Cette augmentation se fait au détriment de l’ensemble des consommateurs, de la compétitivité de l’économie et du bien-être de nos sociétés. Elle se fait également au détriment des contribuables et de la dette publique lorsque des mesures fiscales, des subventions ou des compensations sont prélevées sur les budgets publics.
La « solution » ibérique appliquée en Espagne et au Portugal nous a permis d’atténuer l’effet de contagion des prix élevés du gaz naturel sur le marché de l’électricité. En effet, les consommateurs espagnols ont jusqu’à présent économisé un surcoût artificiel de plus de 4 milliards d’euros.
Toutefois, ces mesures temporaires ne résolvent pas les problèmes sous-jacents du marché de l’électricité, afin d’envoyer les signaux nécessaires à la construction du modèle énergétique auquel, en tant que société européenne, nous avons accepté d’aspirer.
Il est essentiel de s’attaquer d’urgence à une réforme de la régulation du marché avec un double objectif. Premièrement, il est impératif de faciliter le développement des énergies renouvelables, du stockage et de la disponibilité des technologies de secours.

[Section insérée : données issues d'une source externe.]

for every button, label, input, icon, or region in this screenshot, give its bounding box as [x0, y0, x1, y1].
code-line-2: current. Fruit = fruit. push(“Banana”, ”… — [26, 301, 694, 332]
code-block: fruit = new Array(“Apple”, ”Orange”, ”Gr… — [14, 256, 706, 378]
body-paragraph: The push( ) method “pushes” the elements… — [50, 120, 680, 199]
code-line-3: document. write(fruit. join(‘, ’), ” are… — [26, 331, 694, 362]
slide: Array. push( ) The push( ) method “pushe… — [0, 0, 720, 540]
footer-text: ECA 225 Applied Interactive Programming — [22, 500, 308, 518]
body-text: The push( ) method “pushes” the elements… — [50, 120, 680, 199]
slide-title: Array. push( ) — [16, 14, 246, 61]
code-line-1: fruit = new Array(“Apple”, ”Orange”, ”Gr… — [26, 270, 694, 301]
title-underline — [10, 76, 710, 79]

Deuxièmement, il est essentiel de garantir un fonctionnement équitable et efficace dans la répartition des revenus entre les consommateurs et les producteurs d’énergie en cas de crise et de volatilité sur les marchés des matières premières.
À cette fin, nous devons continuer à disposer d’un marché à court terme qui reflète le coût de l’énergie et encourage les modes d’utilisation efficaces de l’énergie.

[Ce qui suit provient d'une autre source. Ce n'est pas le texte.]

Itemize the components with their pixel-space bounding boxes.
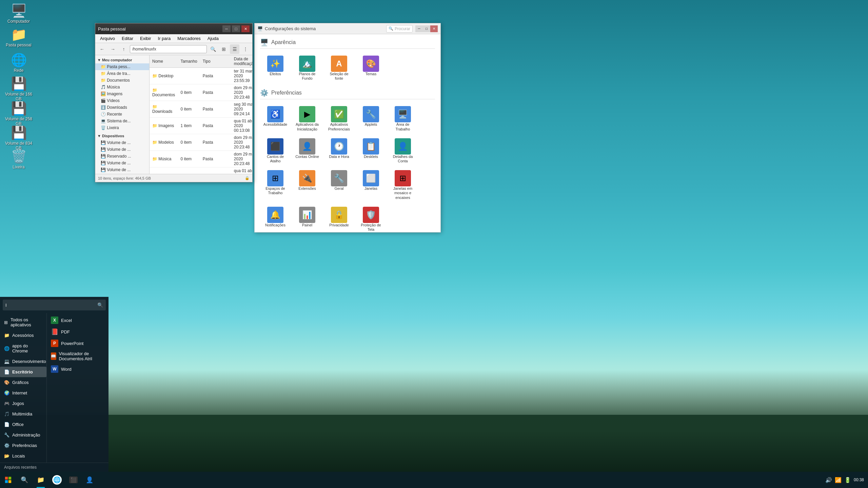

Parallèlement, nous devons encourager la disponibilité et la signature de contrats à long terme qui assurent la stabilité du prix payé par les consommateurs et la prévisibilité des revenus afin d’encourager les investissements initiaux dans les énergies renouvelables, le stockage et la disponibilité. Le rôle de la réglementation est essentiel pour favoriser ce nouveau cadre.